Again, I have no idea what the author thinks about or ever thought about
LSD, but reading his books, I don't find that LSD is ever a positive or
ambivalent substance.
I think many are assuming that P experimented with the drug. However,
I'm not sure this is a very good assumption to make. Sure, P
experimented with Pot and everyone knows Pot leads to other drugs. Ha!
Ha! He! He! Ho! Ho! (see Poe). Sure P was hanging with some hip dudes in
the Village (where I know LSD was available) and many hip people were
experimenting with LSD. P read up on the drug. It or other hallucinogens
are present in all of his novels. There are a lot of other reasons to
assume that P experimented with LSD (the hip insider quips, the dripping
passages, etc.), but these are all assumptions. There are no facts to
support these assumptions.
Moreover, many are assuming that he had positive experiences with it.
Again, there are no facts to support this claim. And, while I agree
with David Morris, LSD functions symbolically, metaphorically, even
thematically in the texts (GR's Mindless Pleasures), the textual
evidence is not positive or even ambivalent, but decidedly negative.
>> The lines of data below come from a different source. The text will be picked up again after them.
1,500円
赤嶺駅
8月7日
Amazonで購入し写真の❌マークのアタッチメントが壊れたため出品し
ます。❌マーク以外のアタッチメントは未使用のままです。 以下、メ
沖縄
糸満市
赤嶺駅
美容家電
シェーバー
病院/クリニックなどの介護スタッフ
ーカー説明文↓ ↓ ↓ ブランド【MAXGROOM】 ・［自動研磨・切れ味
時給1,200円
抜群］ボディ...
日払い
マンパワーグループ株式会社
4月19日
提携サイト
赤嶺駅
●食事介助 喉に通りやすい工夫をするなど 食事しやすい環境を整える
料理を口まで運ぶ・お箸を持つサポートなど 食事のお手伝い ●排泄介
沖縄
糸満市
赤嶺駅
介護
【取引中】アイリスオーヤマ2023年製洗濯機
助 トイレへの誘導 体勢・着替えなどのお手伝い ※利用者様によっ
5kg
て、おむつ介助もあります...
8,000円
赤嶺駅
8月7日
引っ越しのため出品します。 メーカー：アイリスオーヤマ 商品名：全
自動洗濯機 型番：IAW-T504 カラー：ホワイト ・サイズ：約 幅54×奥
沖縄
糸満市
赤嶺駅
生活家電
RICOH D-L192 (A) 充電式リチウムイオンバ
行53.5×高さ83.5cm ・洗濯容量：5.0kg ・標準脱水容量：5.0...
I'm
not inclined to attribute the beautiful passages in V. GR (not many in
CL as far as I'm concerned) VL or M&D to LSD or any substance (although
P does note in the SL Intro. that Pot was a very useful substance and we
have the claim by Jules that P was so messed up (on what?) when he wrote
GR
.). When we attribute these "dripping" passages to LSD or some other
substance we may overlook what is actually influencing the passages
(i.e., American Literature, Surreal Paintings, Expressionistic film, the
Wizard of Oz, Jazz, etc.).
In any event, from the start, LSD functions as a negative in TRP's texts
and this does not change. The reason I'm making this point is, first, as
I mentioned I think it is a mistake to attribute the powerful and
beautiful prose to the influence of drugs, particularly if the claim
that passages are dripping with trippy insights and brilliance omits or
somehow diminishes what are obviously more traditional influences such
as American literature, surreal and expressionistic film and painting,
cartoons, music, (this is not to say that the influence of
hallucinogens is not also traditional), second, LSD is always associated
with negative forces in Pynchon's texts.
"Face up to your social responsibilities," she suggested. "Face up to
the reality principle."
--CL49
This passage is worth looking into because it is from the CL49, a text
in which LSD is a very important substance and because we have a female
protagonist (Oedipa is much like Rachel in V.-politically right of
center, but she's confronted by social--reality principle--situations
that challenge the foundations of her politics, i.e., the abortion fund
raising party in V.) and because the allusions around this statement are
to Freud, Jung, Brown. The irony is wonderful and the humor black
(although this term doesn't quite describe P's humor, I think his humor
often mixes the confrontational and irritating "ha ha he he ho ho" of
Poe and the philosophical and lamenting repose of Melville) but it is
not ambivalent. We have an ex-Nazi doctor who has decided to follow
Freud, he says, as a form of penance for his crimes. He has chosen Freud
(a Jew) over Jung. In doing so, among other things, he has chosen a
world where god is dead, religion is repression, and the lot is NADA.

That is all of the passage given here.